◆ WHAT YOU SHOULD DO:
Search the material and gather each line with "chaîne" in it.

◆ RECORDS:
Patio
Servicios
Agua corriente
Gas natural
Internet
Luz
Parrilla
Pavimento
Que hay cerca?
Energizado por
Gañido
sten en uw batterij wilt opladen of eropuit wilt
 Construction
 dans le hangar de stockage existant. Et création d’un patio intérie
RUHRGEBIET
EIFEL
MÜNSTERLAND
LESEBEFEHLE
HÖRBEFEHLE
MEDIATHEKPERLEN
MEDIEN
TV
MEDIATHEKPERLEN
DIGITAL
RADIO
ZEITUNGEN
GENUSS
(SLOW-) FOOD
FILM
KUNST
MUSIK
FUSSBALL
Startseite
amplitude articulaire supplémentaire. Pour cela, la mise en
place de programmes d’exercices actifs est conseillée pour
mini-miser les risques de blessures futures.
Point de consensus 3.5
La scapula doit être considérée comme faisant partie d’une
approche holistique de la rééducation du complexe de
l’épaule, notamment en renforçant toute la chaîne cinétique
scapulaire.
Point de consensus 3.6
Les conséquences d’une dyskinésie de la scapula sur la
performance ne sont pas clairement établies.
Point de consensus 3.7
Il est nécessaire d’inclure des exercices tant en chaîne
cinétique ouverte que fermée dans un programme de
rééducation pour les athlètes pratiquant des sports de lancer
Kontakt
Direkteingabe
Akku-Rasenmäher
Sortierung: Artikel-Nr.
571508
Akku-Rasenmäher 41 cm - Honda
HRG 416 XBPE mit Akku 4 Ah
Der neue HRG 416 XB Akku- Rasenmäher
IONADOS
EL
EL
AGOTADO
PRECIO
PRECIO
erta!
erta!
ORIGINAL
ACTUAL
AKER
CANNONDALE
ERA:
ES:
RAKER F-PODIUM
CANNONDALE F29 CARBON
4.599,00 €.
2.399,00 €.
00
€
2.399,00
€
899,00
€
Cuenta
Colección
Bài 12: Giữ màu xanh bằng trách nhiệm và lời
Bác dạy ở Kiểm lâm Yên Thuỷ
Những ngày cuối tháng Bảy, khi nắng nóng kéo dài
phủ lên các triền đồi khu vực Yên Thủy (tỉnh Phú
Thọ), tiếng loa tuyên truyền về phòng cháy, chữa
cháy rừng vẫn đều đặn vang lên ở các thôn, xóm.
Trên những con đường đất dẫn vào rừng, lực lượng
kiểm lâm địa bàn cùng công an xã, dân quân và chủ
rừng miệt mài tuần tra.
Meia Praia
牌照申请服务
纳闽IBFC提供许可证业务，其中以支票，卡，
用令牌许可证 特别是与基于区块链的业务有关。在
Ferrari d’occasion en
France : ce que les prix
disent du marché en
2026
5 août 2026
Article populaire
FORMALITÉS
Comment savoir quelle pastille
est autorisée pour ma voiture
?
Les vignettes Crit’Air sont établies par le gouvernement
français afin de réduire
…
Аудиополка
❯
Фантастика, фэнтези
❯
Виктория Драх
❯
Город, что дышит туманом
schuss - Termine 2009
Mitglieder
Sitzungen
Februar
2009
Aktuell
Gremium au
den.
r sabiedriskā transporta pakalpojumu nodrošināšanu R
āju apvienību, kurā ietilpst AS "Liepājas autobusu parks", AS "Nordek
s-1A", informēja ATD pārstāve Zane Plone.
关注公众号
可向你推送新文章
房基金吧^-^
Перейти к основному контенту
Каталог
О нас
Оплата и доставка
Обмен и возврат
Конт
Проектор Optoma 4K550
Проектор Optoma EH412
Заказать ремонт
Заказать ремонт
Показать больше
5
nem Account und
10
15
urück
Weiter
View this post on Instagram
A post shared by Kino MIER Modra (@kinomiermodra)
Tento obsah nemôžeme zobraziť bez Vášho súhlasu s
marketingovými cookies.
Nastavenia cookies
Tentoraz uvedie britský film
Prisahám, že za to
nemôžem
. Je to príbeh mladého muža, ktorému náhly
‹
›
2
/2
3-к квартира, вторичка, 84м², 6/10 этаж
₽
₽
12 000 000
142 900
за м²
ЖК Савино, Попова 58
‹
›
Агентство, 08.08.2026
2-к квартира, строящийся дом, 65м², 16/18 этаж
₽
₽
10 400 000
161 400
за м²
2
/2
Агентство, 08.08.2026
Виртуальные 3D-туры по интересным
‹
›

◆ ANSWER AREA:
l’épaule, notamment en renforçant toute la chaîne cinétique
Il est nécessaire d’inclure des exercices tant en chaîne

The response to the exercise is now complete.